На второй минуте ненависть перешла в исступление. Люди вскакивали с мест и орали во все горло, стараясь заглушить блеющий голос, раздававшийся с экрана и доводивший их до бешенства. Маленькая рыжеволосая женщина раскраснелась и то открывала, то закрывала рот, словно выброшенная на сушу рыба. Даже мрачная физиономия О’Брайена пылала. Он сидел, очень прямой, на стуле, и его мощная грудь поднималась и дрожала, как будто в нее били волны. Девушка, с черными волосами вдруг закричала – «свинья! свинья! свинья!» – и, схватив тяжелый словарь Новоречи, швырнула его в экран. Ударив Гольдштейна по носу, он отскочил, – голос неумолимо продолжал звучать. В минуту просветления Уинстон поймал себя на том, что кричит вместе с другими и неистово стучит каблуками по перекладине стула. Самое страшное в Двух Минутах Ненависти заключалось не в том, что каждый должен был участвовать в них, а в том, что, участвуя, невозможно было оставаться безучастным.

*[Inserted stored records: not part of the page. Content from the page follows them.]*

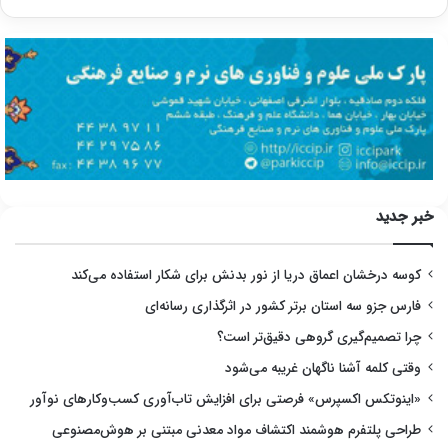
خبر جدید
کوسه درخشان اعماق دریا از نور بدنش برای شکار استفاده می‌کند
فارس جزو سه استان برتر کشور در اثرگذاری رسانه‌ای
چرا تصمیم‌گیری گروهی دقیق‌تر است؟
وقتی کلمه آشنا ناگهان غریبه می‌شود
«اینوتکس اکسپرس» فرصتی برای افزایش تاب‌آوری کسب‌وکارهای نوآور
طراحی پلتفرم هوشمند اکتشاف مواد معدنی مبتنی بر هوش‌مصنوعی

Но уже через тридцать секунд притворяться было незачем. Отвратительный экстаз страха и мести, желание убивать, мучить, сокрушать кузнечным молотом чьи-то черепа, подобно электрическому току, неслись по всему залу, превращая людей против их желания в визжащих и гримасничающих помешанных. И тем не менее, их ярость оставалась ненаправленным и отвлеченным чувством, которое, как пламя паяльной лампы, могло переключаться с одного объекта на другой. Так, например, в какую-то минуту ненависть Уинстона была обращена вовсе не против Гольдштейна, а, наоборот, против Старшего Брата, Партии, Полиции Мысли, и в это время его сердце устремлялось к осмеянному и одинокому еретику на экране – единственному стражу правды и здравого смысла в мире лжи. А еще через секунду он был снова заодно с другими, и все, что говорилось о Гольдштейне, казалось ему правдой. В такие минуты его затаенная ненависть к Старшему Брату превращалась в обожание, а сам Старший Брат – в непобедимого и неустрашимого защитника, возвышавшегося, как скала, между ним и азиатскими ордами; Гольдштейн же, несмотря на свое одиночество, беспомощность и неизвестность, которая окутывала самое его существование, представлялся неким злым волшебником, способным одной мощью голоса разрушить основы цивилизации.